> WHAT THE TASK REQUIRES:
Which of the lines in the listing that follows hold "Procedures"? Pull each one out.

*** Opening of DATASET EXCERPTS ***

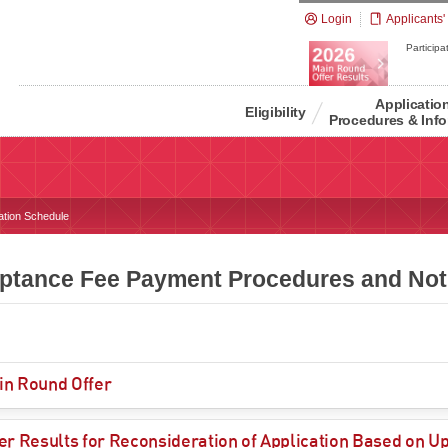
Login
Applicants'
Participat
Applicatio
Eligibility
Procedures & Info
ation Schedule
ptance Fee Payment Procedures and Noti
in Round Offer
er Results for Reconsideration of Application Based on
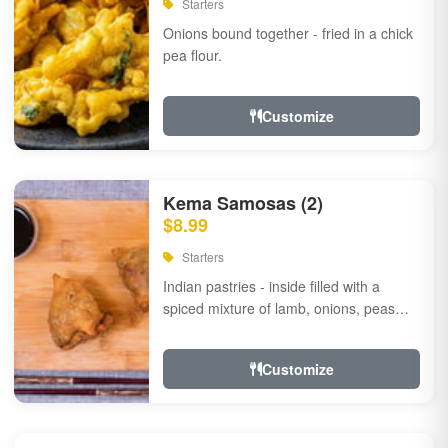
Starters
Onions bound together - fried in a chick
pea flour.
Customize
Kema Samosas (2)
$8.99
Starters
Indian pastries - inside filled with a
spiced mixture of lamb, onions, peas
and herbs.
Customize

*** Close of DATASET EXCERPTS ***

> OUTPUT OF THE EXERCISE:
Procedures & Info
ptance Fee Payment Procedures and Noti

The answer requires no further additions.